Major clinical depression is one of the most prevalent diseases in the United States, occurring in about seven percent of the population at any one time. The problems associated with the disease are far reaching — not just to the suffering individual, but to the interpersonal relationships of the individual, lost work productivity, absenteeism from work and society, and suicide. While there are many theories about what causes the emergence of symptoms, with most researchers agreeing that it’s a multi-faceted, complex issue of neurotransmitter dysfunction, coping mechanisms, life circumstances that all come together for the perfect storm.
A recent research study has shown one subset of the population that does not seem as vulnerable to developing clinical depression: African-American women living in rural areas. African-American women living in rural areas were at lower risk of depression and other mood disorders, compared to African-American women in larger cities, researchers report. Non-Hispanic white women were at an increased risk for mental health problems when they lived rurally, compared to white women in urban areas.
Addie Weaver at the University of Michigan in Ann Arbor, the study’s lead author, says that they expected to see similar rates of depression in women across the board in rural areas, since those who live in the country typically have less access to healthcare, are more likely to be isolated, have low health literacy, or be impoverished. These underserved subsets of the population are not studied as much in general, which is another problem that Weaver hopes to alleviate.
“I actually thought we might see higher rates of depression among women of both races. It was a concern of mine that we know so little about African Americans living in rural areas and people living in rural areas in general.”

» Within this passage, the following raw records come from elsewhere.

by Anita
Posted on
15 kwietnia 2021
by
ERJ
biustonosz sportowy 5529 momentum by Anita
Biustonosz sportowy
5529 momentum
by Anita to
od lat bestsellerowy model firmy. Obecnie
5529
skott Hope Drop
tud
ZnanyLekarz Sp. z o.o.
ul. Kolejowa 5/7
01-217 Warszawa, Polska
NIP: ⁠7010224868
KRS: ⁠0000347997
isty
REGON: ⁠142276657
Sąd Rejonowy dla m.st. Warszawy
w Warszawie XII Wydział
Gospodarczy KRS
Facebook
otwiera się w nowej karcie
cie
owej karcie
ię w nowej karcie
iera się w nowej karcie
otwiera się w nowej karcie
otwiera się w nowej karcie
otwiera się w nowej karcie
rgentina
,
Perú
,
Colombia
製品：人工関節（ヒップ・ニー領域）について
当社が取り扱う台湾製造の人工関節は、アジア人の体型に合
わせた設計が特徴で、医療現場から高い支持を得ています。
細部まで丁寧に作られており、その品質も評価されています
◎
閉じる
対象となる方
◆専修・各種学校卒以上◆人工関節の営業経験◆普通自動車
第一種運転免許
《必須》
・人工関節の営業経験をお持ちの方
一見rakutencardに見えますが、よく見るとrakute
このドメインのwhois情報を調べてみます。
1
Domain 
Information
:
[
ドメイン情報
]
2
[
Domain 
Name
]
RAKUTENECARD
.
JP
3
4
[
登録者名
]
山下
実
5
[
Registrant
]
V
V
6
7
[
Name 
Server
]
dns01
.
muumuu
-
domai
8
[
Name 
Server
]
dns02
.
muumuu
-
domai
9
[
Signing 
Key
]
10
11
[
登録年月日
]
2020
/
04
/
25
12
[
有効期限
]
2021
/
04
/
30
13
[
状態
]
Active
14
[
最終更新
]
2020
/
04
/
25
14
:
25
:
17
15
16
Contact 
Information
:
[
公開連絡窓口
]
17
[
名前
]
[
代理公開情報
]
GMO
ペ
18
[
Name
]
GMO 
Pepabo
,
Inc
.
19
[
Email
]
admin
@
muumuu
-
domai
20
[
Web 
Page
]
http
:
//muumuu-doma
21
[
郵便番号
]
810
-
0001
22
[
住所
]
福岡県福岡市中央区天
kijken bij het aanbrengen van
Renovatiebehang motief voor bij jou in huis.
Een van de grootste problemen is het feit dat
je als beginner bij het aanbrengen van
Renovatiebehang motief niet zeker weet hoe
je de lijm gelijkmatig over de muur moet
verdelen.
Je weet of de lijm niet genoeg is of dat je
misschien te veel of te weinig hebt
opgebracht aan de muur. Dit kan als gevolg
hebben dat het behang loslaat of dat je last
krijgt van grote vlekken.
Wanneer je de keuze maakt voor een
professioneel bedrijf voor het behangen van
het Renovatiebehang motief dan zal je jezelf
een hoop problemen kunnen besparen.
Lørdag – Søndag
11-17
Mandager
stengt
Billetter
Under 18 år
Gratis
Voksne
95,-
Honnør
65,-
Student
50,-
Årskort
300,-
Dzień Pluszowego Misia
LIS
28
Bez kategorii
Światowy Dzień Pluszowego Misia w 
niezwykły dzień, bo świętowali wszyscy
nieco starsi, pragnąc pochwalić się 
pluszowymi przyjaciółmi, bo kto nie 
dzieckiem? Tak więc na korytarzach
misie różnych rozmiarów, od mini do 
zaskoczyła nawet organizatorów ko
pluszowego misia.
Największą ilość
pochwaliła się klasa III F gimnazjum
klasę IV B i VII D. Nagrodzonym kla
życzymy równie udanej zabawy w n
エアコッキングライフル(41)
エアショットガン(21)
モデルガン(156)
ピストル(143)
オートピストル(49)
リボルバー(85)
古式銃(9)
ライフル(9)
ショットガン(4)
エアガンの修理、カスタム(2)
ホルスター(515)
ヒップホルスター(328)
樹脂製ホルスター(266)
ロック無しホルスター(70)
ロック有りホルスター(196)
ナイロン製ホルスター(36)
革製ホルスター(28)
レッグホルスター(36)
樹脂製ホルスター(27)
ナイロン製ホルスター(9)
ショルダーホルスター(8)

The researchers used survey data collected between 2001 and 2003 from about 1,800 women in the southern U.S., about 81 percent of whom were African American in a retrospective study. Black women in rural areas had a depression rate of four percent, compared to black women in cities, whose depression rate was more than three times that much — fourteen percent.
Weaver said that culture and religion may be reasons that black women suffer from less depression in rural areas, but warned that there was still much to learn — the reasons behind the data at this point are just speculation.
“What was particularly interesting to us is that rural residence seems to emerge as a protective factor for rural African-American women. Of course there is a need of further research exploring this. We’re just speculating on some ideas at this point.”